(Records from a collection)
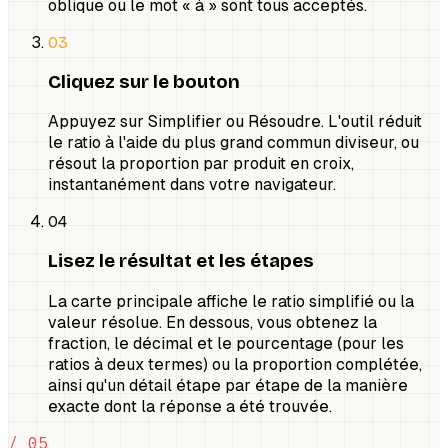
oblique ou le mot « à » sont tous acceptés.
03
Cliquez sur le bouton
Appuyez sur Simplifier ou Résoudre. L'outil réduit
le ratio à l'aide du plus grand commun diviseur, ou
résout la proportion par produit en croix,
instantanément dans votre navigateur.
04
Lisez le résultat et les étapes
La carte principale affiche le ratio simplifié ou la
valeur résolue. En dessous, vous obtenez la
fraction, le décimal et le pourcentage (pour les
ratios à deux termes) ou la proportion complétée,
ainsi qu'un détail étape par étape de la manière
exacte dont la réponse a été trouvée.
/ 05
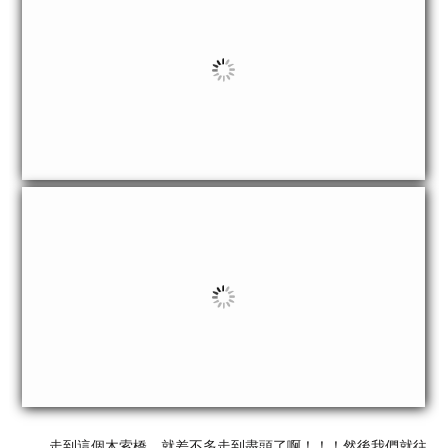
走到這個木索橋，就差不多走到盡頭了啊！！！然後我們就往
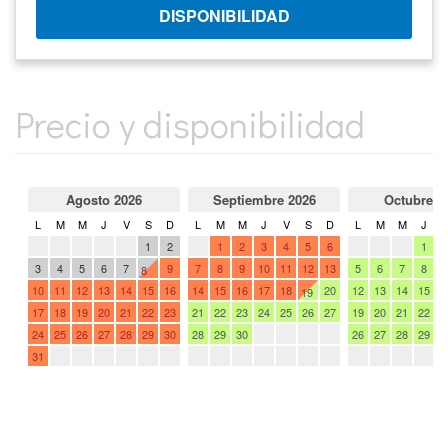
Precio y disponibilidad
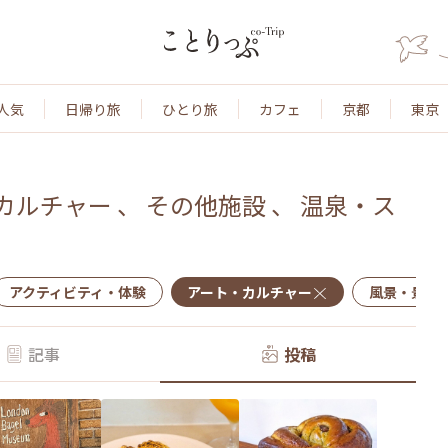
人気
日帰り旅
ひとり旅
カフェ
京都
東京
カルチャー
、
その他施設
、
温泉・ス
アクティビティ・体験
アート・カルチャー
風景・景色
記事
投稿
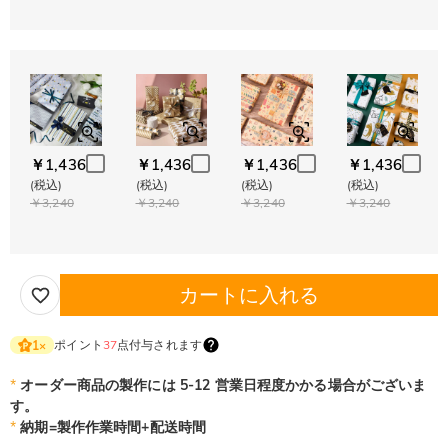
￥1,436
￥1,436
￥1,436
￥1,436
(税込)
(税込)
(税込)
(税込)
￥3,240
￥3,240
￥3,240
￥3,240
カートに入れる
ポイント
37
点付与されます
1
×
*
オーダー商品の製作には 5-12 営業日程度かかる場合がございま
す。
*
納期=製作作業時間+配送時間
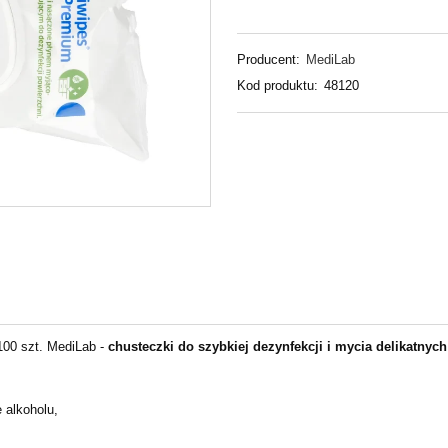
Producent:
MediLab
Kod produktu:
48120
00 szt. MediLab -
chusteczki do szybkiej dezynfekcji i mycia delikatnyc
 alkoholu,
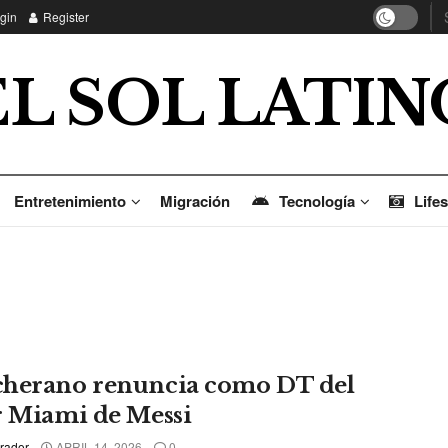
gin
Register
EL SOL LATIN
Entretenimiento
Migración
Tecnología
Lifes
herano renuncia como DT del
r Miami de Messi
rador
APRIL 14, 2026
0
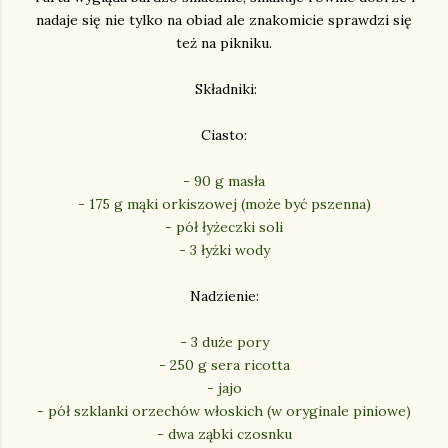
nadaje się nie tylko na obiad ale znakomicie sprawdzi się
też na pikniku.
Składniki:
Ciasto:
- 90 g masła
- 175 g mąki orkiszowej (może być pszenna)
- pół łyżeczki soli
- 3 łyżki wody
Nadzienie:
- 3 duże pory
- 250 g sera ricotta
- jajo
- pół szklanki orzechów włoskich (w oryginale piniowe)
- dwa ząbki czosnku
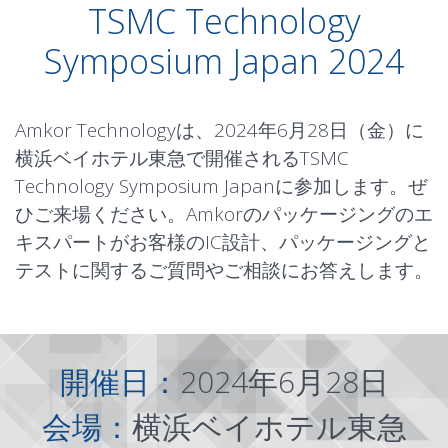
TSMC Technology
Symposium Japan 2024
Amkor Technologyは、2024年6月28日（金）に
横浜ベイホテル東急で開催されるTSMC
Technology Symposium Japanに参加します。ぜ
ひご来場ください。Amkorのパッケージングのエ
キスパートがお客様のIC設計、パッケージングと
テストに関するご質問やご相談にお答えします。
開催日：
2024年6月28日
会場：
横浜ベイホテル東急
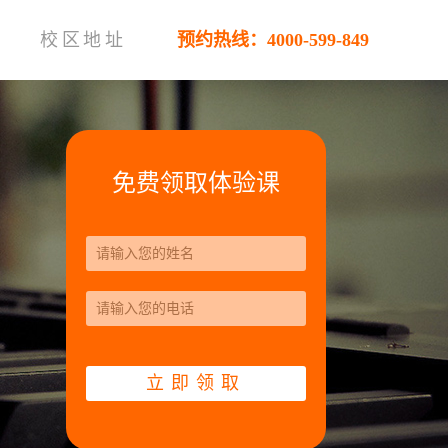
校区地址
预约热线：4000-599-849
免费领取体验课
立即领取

**ACTIVITY:**
Please filter the entries above down to the lines holding "Symposium" and copy them.

**RESPONSE:**
Symposium Japan 2024
Technology Symposium Japanに参加します。ぜ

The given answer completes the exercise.